This Tuesday, the mission from the European Space Agency (ESA), ExoMars, sent its first amazing images of the planet Mars.
The space probe used by the ESA it’s called the Trace Gas Orbiter (TGO) and was deployed in Mars on October 19. This probe is compound also by the Schiaparelli Module, the device in charge of entering the surface of the planet. However, this device crashed, and the communications team lost all connections with it.
Since the deployment, the TGO has been circling Mars in an elliptical form and will continue this way for the next year, approximately. Meanwhile, scientists managed a way to avoid wasting any time until the full experimentation and investigation begin.
With the use of the Colour and Stereo Surface Imaging System (CaSSIS), the TGO is capable of recollecting brilliant pieces of information of the Mars landscape. This system is designed to be extremely sharp and capture clear pictures.
“The first images we received are absolutely spectacular and it was only meant to be a test,” the CaSSIS team leader from the University of Bern’s Center of Space and Habitability, Nicholas Thomas, said in a statement this Tuesday.
This newly gathered information will allow the scientists from the European Space Agency to make the 3D mapping of Martian surface. Right now, the TGO orbits Mars completely in about four days, at the height of 155 miles from the ground. The first test of the imaging system could collect 11 pictures, and set some ground to future examinations.
The Exomars Mission
The ExoMars Mission is a collaboration between the European Space Agency and the Russian Space Agency, Roscosmos. The primary objective of this mission is to search for any kind of evidence regarding past or present life on planet Mars.
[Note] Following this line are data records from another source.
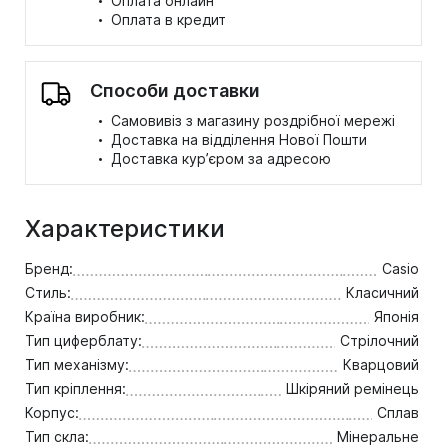
Оплата онлайн
·
Оплата в кредит
Способи доставки
·
Самовивіз з магазину роздрібної мережі
·
Доставка на відділення Нової Пошти
·
Доставка кур’єром за адресою
Характеристики
Бренд:
Casio
Стиль:
Класичний
Країна виробник:
Японія
Тип циферблату:
Стрілочний
Тип механізму:
Кварцовий
Тип кріплення:
Шкіряний ремінець
Корпус:
Сплав
Тип скла:
Мінеральне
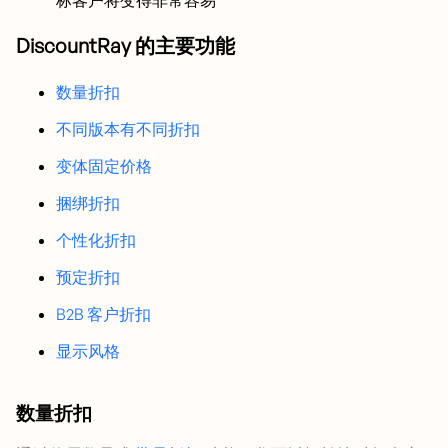
DiscountRay 的主要功能
数量折扣
不同版本有不同折扣
变体固定价格
捆绑折扣
个性化折扣
预定折扣
B2B 客户折扣
显示风格
数量折扣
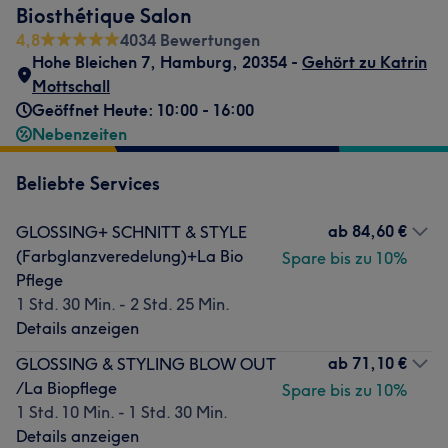
Biosthétique Salon
4,8
4034 Bewertungen
Hohe Bleichen 7
,
Hamburg
,
20354 -
Gehört zu Katrin
Mottschall
Geöffnet Heute: 10:00 - 16:00
Nebenzeiten
Beliebte Services
ab
84,60 €
GLOSSING+ SCHNITT & STYLE
(Farbglanzveredelung)+La Bio
Spare bis zu 10%
Pflege
1 Std. 30 Min. - 2 Std. 25 Min.
Details anzeigen
ab
71,10 €
GLOSSING & STYLING BLOW OUT
/La Biopflege
Spare bis zu 10%
1 Std. 10 Min. - 1 Std. 30 Min.
Details anzeigen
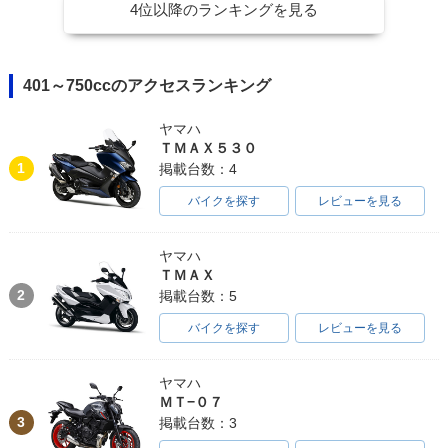
4位以降のランキングを見る
401～750ccのアクセスランキング
ヤマハ
ＴＭＡＸ５３０
1
掲載台数：4
バイクを探す
レビューを見る
ヤマハ
ＴＭＡＸ
2
掲載台数：5
バイクを探す
レビューを見る
ヤマハ
ＭＴ−０７
3
掲載台数：3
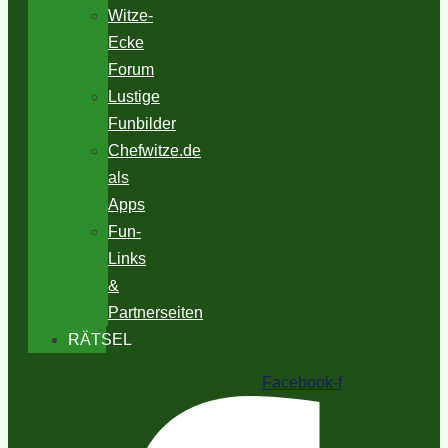
Witze-
Ecke
Forum
Lustige
Funbilder
Chefwitze.de
als
Apps
Fun-
Links
&
Partnerseiten
RÄTSEL
Facebook-f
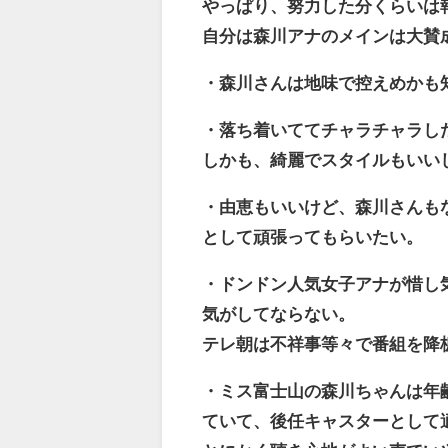
やっぱり、努力した分くらいは
自分は森川アナのメインは大賛
・森川さんは地味で控えめかも
・落ち着いててチャラチャラし
しかも、綺麗でスタイルもいい
・由恵もいいけど、森川さんも
として頑張ってもらいたい。
・ドンドン人気女子アナが惜し
気がしてならない。
テレ朝は不祥事等々で番組を降
・ミス富士山の森川ちゃんは年
ていて、後任キャスターとして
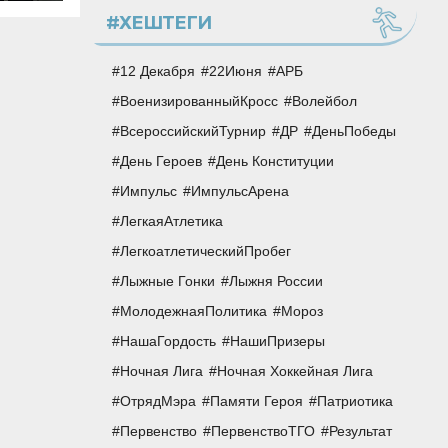
#ХЕШТЕГИ
12 Декабря
22Июня
АРБ
ВоенизированныйКросс
Волейбол
ВсероссийскийТурнир
ДР
ДеньПобеды
День Героев
День Конституции
Импульс
ИмпульсАрена
ЛегкаяАтлетика
ЛегкоатлетическийПробег
Лыжные Гонки
Лыжня России
МолодежнаяПолитика
Мороз
НашаГордость
НашиПризеры
Ночная Лига
Ночная Хоккейная Лига
ОтрядМэра
Памяти Героя
Патриотика
Первенство
ПервенствоТГО
Результат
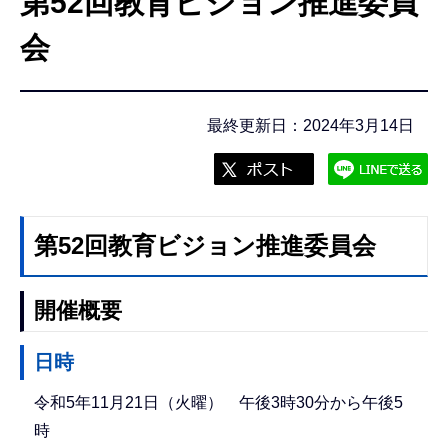
第52回教育ビジョン推進委員
こ
こ
会
か
ら
最終更新日：2024年3月14日
第52回教育ビジョン推進委員会
開催概要
日時
令和5年11月21日（火曜） 午後3時30分から午後5
時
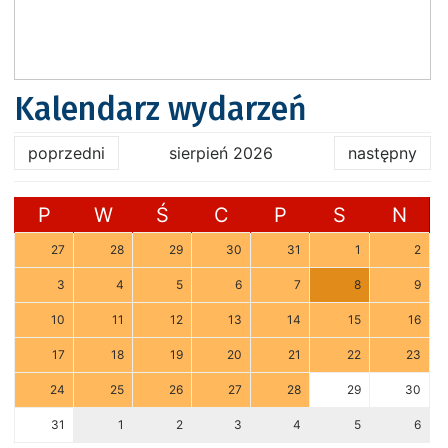
Kalendarz wydarzeń
poprzedni
sierpień 2026
następny
P
W
Ś
C
P
S
N
27
28
29
30
31
1
2
3
4
5
6
7
8
9
10
11
12
13
14
15
16
17
18
19
20
21
22
23
24
25
26
27
28
29
30
31
1
2
3
4
5
6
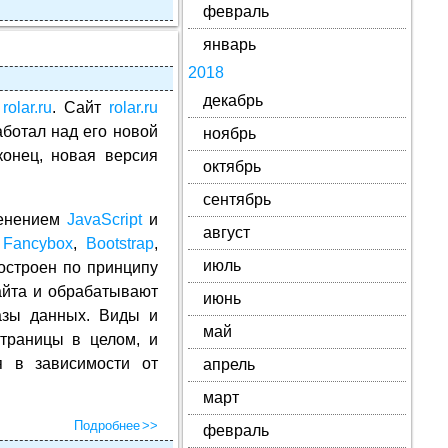
февраль
январь
2018
декабрь
а
rolar.ru
. Сайт
rolar.ru
аботал над его новой
ноябрь
конец, новая версия
октябрь
сентябрь
менением
JavaScript
и
август
,
Fancybox
,
Bootstrap
,
июль
остроен по принципу
айта и обрабатывают
июнь
азы данных. Виды и
май
траницы в целом, и
я в зависимости от
апрель
март
Подробнее
февраль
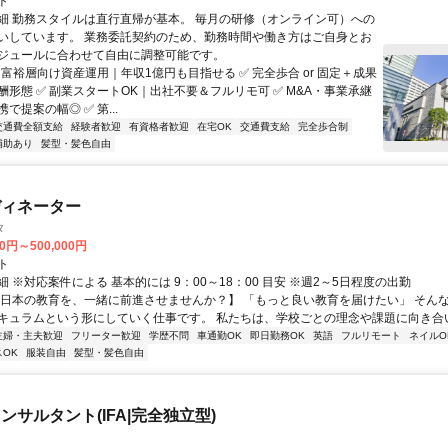
ト
細 勤務スタイルは直行直帰が基本。 毎月の研修（オンライン可）への
いしています。 業務委託契約のため、勤務時間や働き方はご自身とお
ジュールに合わせて自由に調整可能です。
 富裕層向け資産運用｜年収1億円も目指せる ✅ 完全歩合 or 固定＋成果
酬形態 ✅ 副業スタートOK｜出社不要＆フルリモ可 ✅ M&A・事業承継
で提案の幅◎ ✅ 第...
交通費全額支給
経験者歓迎
有資格者歓迎
在宅OK
交通費支給
完全歩合制
補助あり
髪型・髪色自由
ディネーター
タ
00円～500,000円
ト
 ※対応案件による 基本的には 9：00～18：00 目安 ※週2～5日程度の出勤
【日本の教育を、一緒に前進させませんか？】 「もっと良い教育を届けたい」 そん
キュラムという形にしていく仕事です。 私たちは、学校ごとの理念や課題に向き合いな
主婦・主夫歓迎
フリーター歓迎
学歴不問
車通勤OK
即日勤務OK
英語
フルリモート
ネイルO
OK
服装自由
髪型・髪色自由
ンサルタント(IFA|完全独立型)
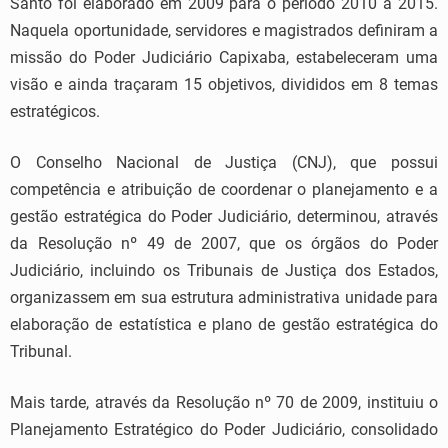
Santo foi elaborado em 2009 para o período 2010 a 2015.
Naquela oportunidade, servidores e magistrados definiram a
missão do Poder Judiciário Capixaba, estabeleceram uma
visão e ainda traçaram 15 objetivos, divididos em 8 temas
estratégicos.
O Conselho Nacional de Justiça (CNJ), que possui
competência e atribuição de coordenar o planejamento e a
gestão estratégica do Poder Judiciário, determinou, através
da Resolução nº 49 de 2007, que os órgãos do Poder
Judiciário, incluindo os Tribunais de Justiça dos Estados,
organizassem em sua estrutura administrativa unidade para
elaboração de estatística e plano de gestão estratégica do
Tribunal.
Mais tarde, através da Resolução nº 70 de 2009, instituiu o
Planejamento Estratégico do Poder Judiciário, consolidado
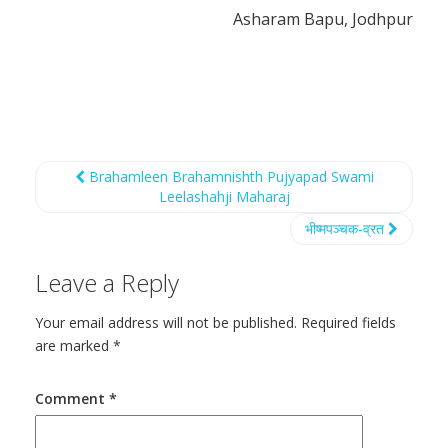
Asharam Bapu, Jodhpur
Brahamleen Brahamnishth Pujyapad Swami
Leelashahji Maharaj
भीष्मपञ्चक-व्रत
Leave a Reply
Your email address will not be published.
Required fields
are marked
*
Comment
*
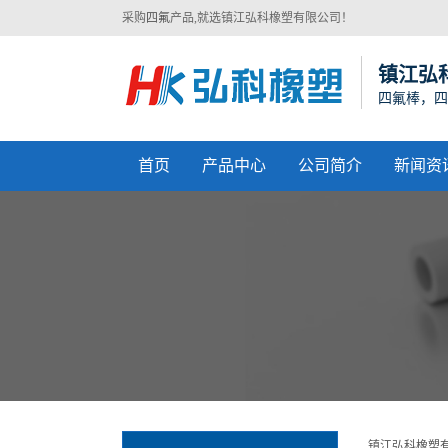
采购
四氟
产品,就选镇江弘科橡塑有限公司！
镇江弘
四氟棒，四
首页
产品中心
公司简介
新闻资
镇江弘科橡塑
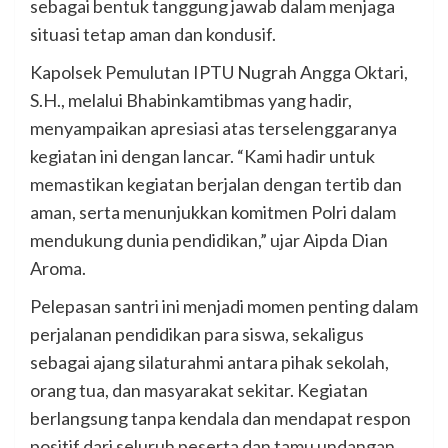
sebagai bentuk tanggung jawab dalam menjaga
situasi tetap aman dan kondusif.
Kapolsek Pemulutan IPTU Nugrah Angga Oktari,
S.H., melalui Bhabinkamtibmas yang hadir,
menyampaikan apresiasi atas terselenggaranya
kegiatan ini dengan lancar. “Kami hadir untuk
memastikan kegiatan berjalan dengan tertib dan
aman, serta menunjukkan komitmen Polri dalam
mendukung dunia pendidikan,” ujar Aipda Dian
Aroma.
Pelepasan santri ini menjadi momen penting dalam
perjalanan pendidikan para siswa, sekaligus
sebagai ajang silaturahmi antara pihak sekolah,
orang tua, dan masyarakat sekitar. Kegiatan
berlangsung tanpa kendala dan mendapat respon
positif dari seluruh peserta dan tamu undangan.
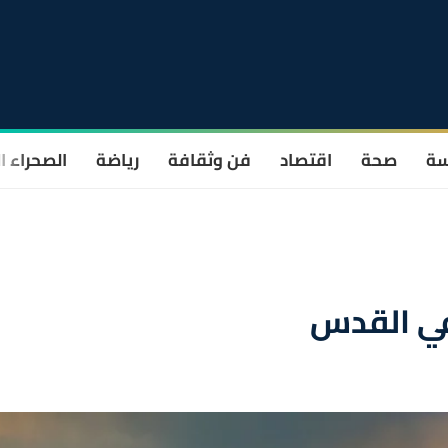
سة
صحة
اقتصاد
فن وثقافة
رياضة
الصحراء ا
في القدس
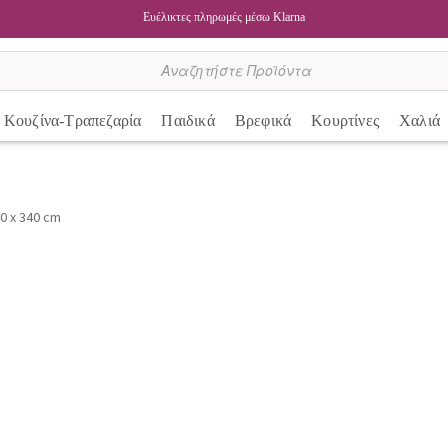
Ευέλικτες πληρωμές μέσω Klarna
Κουζίνα-Τραπεζαρία
Παιδικά
Βρεφικά
Κουρτίνες
Χαλιά
40 x 340 cm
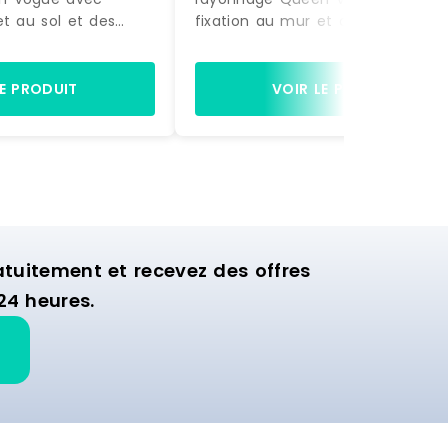
et au sol et des
fixation au mur et au sol et des
actement comme sur
accessoires, exactement comme
à être montée.
la photo, prête à être montée.
gères et de 2 bras
Equipée de 4 étagères et de 2 b
LE PRODUIT
VOIR LE PRODUIT
ette structure est
de suspension, cette structure es
nager la zone
idéale pour aménager la zone
ion de votre
murale d'exposition de votre
commerce.
uitement et recevez des offres
24 heures.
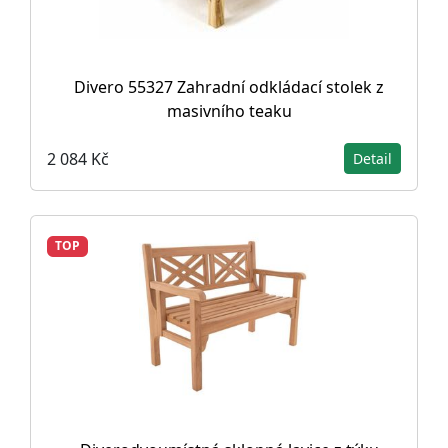
Divero 55327 Zahradní odkládací stolek z
masivního teaku
2 084 Kč
Detail
TOP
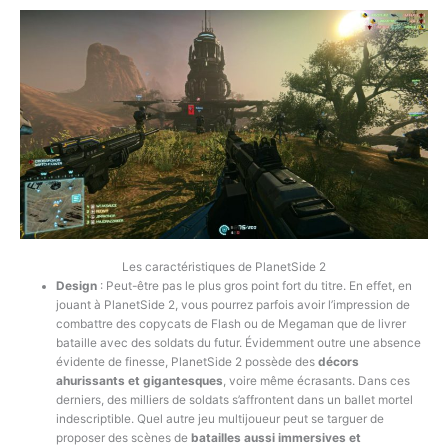
Les caractéristiques de PlanetSide 2
Design
: Peut-être pas le plus gros point fort du titre. En effet, en
jouant à PlanetSide 2, vous pourrez parfois avoir l’impression de
combattre des copycats de Flash ou de Megaman que de livrer
bataille avec des soldats du futur. Évidemment outre une absence
évidente de finesse, PlanetSide 2 possède des
décors
ahurissants et gigantesques
, voire même écrasants. Dans ces
derniers, des milliers de soldats s’affrontent dans un ballet mortel
indescriptible. Quel autre jeu multijoueur peut se targuer de
proposer des scènes de
batailles aussi immersives et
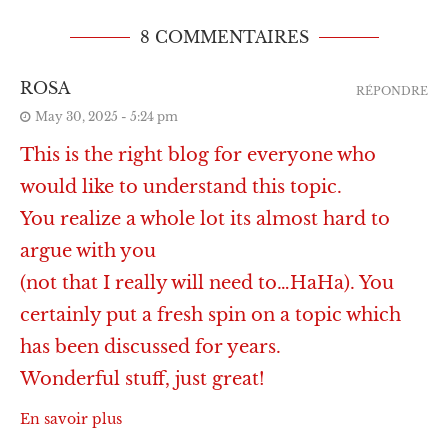
8 COMMENTAIRES
ROSA
RÉPONDRE
May 30, 2025 - 5:24 pm
This is the right blog for everyone who
would like to understand this topic.
You realize a whole lot its almost hard to
argue with you
(not that I really will need to…HaHa). You
certainly put a fresh spin on a topic which
has been discussed for years.
Wonderful stuff, just great!
En savoir plus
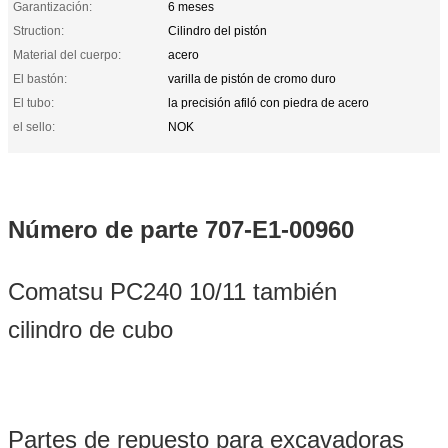
Garantización:
6 meses
Struction:
Cilindro del pistón
Material del cuerpo:
acero
El bastón:
varilla de pistón de cromo duro
El tubo:
la precisión afiló con piedra de acero
el sello:
NOK
Número de parte 707-E1-00960
Comatsu PC240 10/11 también
cilindro de cubo
Partes de repuesto para excavadoras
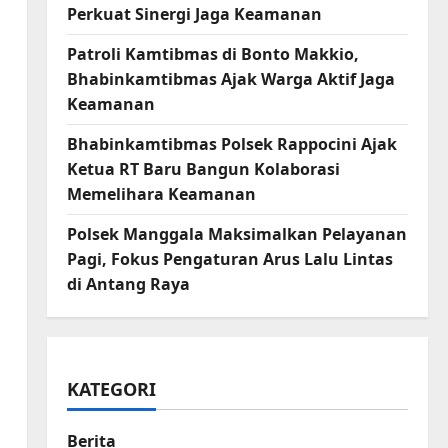
Perkuat Sinergi Jaga Keamanan
Patroli Kamtibmas di Bonto Makkio,
Bhabinkamtibmas Ajak Warga Aktif Jaga
Keamanan
Bhabinkamtibmas Polsek Rappocini Ajak
Ketua RT Baru Bangun Kolaborasi
Memelihara Keamanan
Polsek Manggala Maksimalkan Pelayanan
Pagi, Fokus Pengaturan Arus Lalu Lintas
di Antang Raya
KATEGORI
Berita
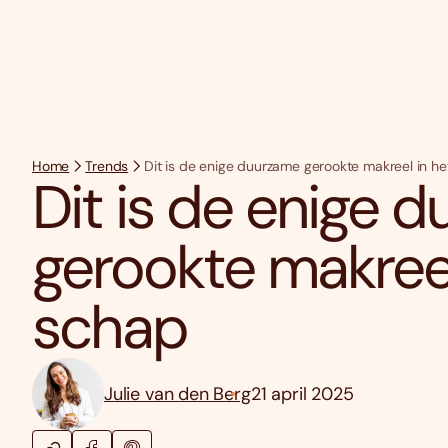
Home
Trends
Dit is de enige duurzame gerookte makreel in h
Dit is de enige 
gerookte makreel
schap
Julie van den Berg
21 april 2025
The principal object of investigation is biosignature evidence, which is any substance that could prove an organic behavior.
Also, this mission will try to explain the water and geochemical distribution, study the surface environment and investigate the inner core to a better understanding of Mars evolution and development.
For this, the mission launched their first satellite on October 19 and expects to launch a second one in 2020. In the first launch, it was included the Trace Gas Orbiter that is operating right now, and the Schiaparelli Module that crashed on landing. The second launch will include a rover with the incorporation of a drill to do a variety of tests to Martian surface.
These two satellites are designed to be sterilized to avoid any contamination on the natural composition of Mars. Also, before they leave, they will perform cleaning mechanisms such as ionizing and UV radiation and the use of chemicals like ethyl and isopropyl alcohol.
NASA was the first agency that was interested in performing this mission in 2012 alongside the ESA, but due to significant budget cuts, the plans didn’t succeed. After this, the European Agency looked for another partner and found Roscosmos. The Russian Agency provide the mission with launch vehicles, surface platforms for the rovers and other contributions.